470 puffs, cannabis, tabac et protoxyde d'azote... une épicerie fermée par la police à Avion

Actus. À la suite de « troubles à l’ordre public » signalés dans une épicerie de la rue Gabriel Péri à Avion, les forces de l'ordre sont intervenues et ont saisi une importante cargaison de produits prohibés, tels que du cannabis ou encore des bonbonnes de protoxyde d'azote.

470 puffs, cannabis, tabac et protoxyde d'azote... une épicerie fermée par la police à Avion
Des centaines de puffs, du cannabis mais aussi près de 20 seaux de tabac ont été confisqués par les forces de l'ordre. - DR Police nationale 62 - Facebook

471 puffs, 250 grammes de cannabis, 5 bonbonnes de protoxyde d'azote, 19 seaux de tabac, et même du Kamagra, un type de Viagra illégal... voici l'importante saisie des autorité lensoises réalisée à Avion, rue Gabriel Péri, dans la nuit de mardi à mercredi, du 20 au 21 janvier 2026. Le « City Night Shop », de son nom, a été signalé cette nuit-là par les riverains pour « troubles à l'ordre public » selon une source policière. Alertées, les autorités se sont présentées dans l'épicerie.

Plusieurs produits à l'index

À leur arrivée, le vendeur au comptoir était « dans l'incapacité de fournir un contrat de travail » et les officiers ont rapidement mis la main sur plusieurs produits interdits à la vente, tel que le protoxyde d'azote.
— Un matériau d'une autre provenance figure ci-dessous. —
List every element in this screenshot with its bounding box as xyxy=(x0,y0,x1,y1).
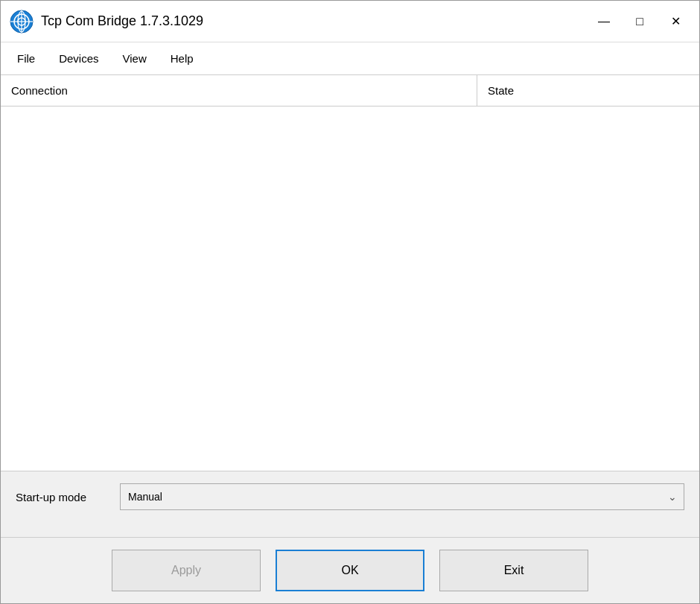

Interdit de vente aux mineurs depuis plusieurs années, il est désormais prohibé à la vente (hormis pour certains professionnels) depuis le 1er janvier 2026. Outre le cannabis et le tabac, les autorités ont également trouvé des puffs non rechargeables illégales ainsi que du Kamagra.

Le directeur de l'épicerie devant la justice

Contacté, le gérant de l'épicerie s'est rendu depuis Roubaix au commissariat de Lens, là où son vendeur a été emmené par les autorités. Il a été placé en garde à vue, et a défendu la présence en rayon de certains de ces produits. S'il n'admet pas de vendre du cannabis ou du Kamagra, l'homme de 66 ans a tenté de minimiser la vente de tabac en dehors d'un bureau attitré, et « ne savait pas » que les puffs rechargeables étaient interdites. Il a également nié avoir embauché son employé « au black », citant tout simplement qu'il « ne le payait pas ».

Il comparaîtra devant un juge à la fin de l'année, tandis que le vendeur au comptoir ne sera pas poursuivi.